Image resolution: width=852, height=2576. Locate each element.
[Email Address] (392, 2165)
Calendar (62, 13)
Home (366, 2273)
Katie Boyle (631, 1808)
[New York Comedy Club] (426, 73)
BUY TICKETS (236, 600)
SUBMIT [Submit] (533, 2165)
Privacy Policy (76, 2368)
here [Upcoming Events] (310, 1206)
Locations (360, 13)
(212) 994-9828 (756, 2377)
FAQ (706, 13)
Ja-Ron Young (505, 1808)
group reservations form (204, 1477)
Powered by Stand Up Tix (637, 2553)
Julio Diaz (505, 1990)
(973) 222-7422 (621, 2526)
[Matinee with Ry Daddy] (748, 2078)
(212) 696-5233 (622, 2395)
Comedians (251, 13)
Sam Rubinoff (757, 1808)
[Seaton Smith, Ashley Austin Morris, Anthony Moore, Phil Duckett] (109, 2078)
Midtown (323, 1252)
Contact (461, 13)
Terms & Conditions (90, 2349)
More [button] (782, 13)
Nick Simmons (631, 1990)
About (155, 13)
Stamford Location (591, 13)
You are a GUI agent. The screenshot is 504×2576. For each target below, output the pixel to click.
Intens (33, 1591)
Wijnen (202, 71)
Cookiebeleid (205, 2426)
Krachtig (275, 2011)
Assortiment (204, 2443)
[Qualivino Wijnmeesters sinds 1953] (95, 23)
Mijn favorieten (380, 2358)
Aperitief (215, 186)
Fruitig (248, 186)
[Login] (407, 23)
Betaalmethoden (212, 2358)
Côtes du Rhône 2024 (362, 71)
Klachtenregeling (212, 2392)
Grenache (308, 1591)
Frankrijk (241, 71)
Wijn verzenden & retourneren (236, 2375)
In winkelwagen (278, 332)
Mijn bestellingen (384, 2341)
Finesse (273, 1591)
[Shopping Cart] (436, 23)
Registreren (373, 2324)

## WHAT YOU WILL DO
The answer must be the complete listing, repeated exactly.

## OUTPUT BELOW
Image resolution: width=852, height=2576. Locate each element.
[Email Address] (392, 2165)
Calendar (62, 13)
Home (366, 2273)
Katie Boyle (631, 1808)
[New York Comedy Club] (426, 73)
BUY TICKETS (236, 600)
SUBMIT [Submit] (533, 2165)
Privacy Policy (76, 2368)
here [Upcoming Events] (310, 1206)
Locations (360, 13)
(212) 994-9828 (756, 2377)
FAQ (706, 13)
Ja-Ron Young (505, 1808)
group reservations form (204, 1477)
Powered by Stand Up Tix (637, 2553)
Julio Diaz (505, 1990)
(973) 222-7422 (621, 2526)
[Matinee with Ry Daddy] (748, 2078)
(212) 696-5233 (622, 2395)
Comedians (251, 13)
Sam Rubinoff (757, 1808)
[Seaton Smith, Ashley Austin Morris, Anthony Moore, Phil Duckett] (109, 2078)
Midtown (323, 1252)
Contact (461, 13)
Terms & Conditions (90, 2349)
More [button] (782, 13)
Nick Simmons (631, 1990)
About (155, 13)
Stamford Location (591, 13)
You are a GUI agent. The screenshot is 504×2576. For each target below, output the pixel to click.
Intens (33, 1591)
Wijnen (202, 71)
Cookiebeleid (205, 2426)
Krachtig (275, 2011)
Assortiment (204, 2443)
[Qualivino Wijnmeesters sinds 1953] (95, 23)
Mijn favorieten (380, 2358)
Aperitief (215, 186)
Fruitig (248, 186)
[Login] (407, 23)
Betaalmethoden (212, 2358)
Côtes du Rhône 2024 (362, 71)
Klachtenregeling (212, 2392)
Grenache (308, 1591)
Frankrijk (241, 71)
Wijn verzenden & retourneren (236, 2375)
In winkelwagen (278, 332)
Mijn bestellingen (384, 2341)
Finesse (273, 1591)
[Shopping Cart] (436, 23)
Registreren (373, 2324)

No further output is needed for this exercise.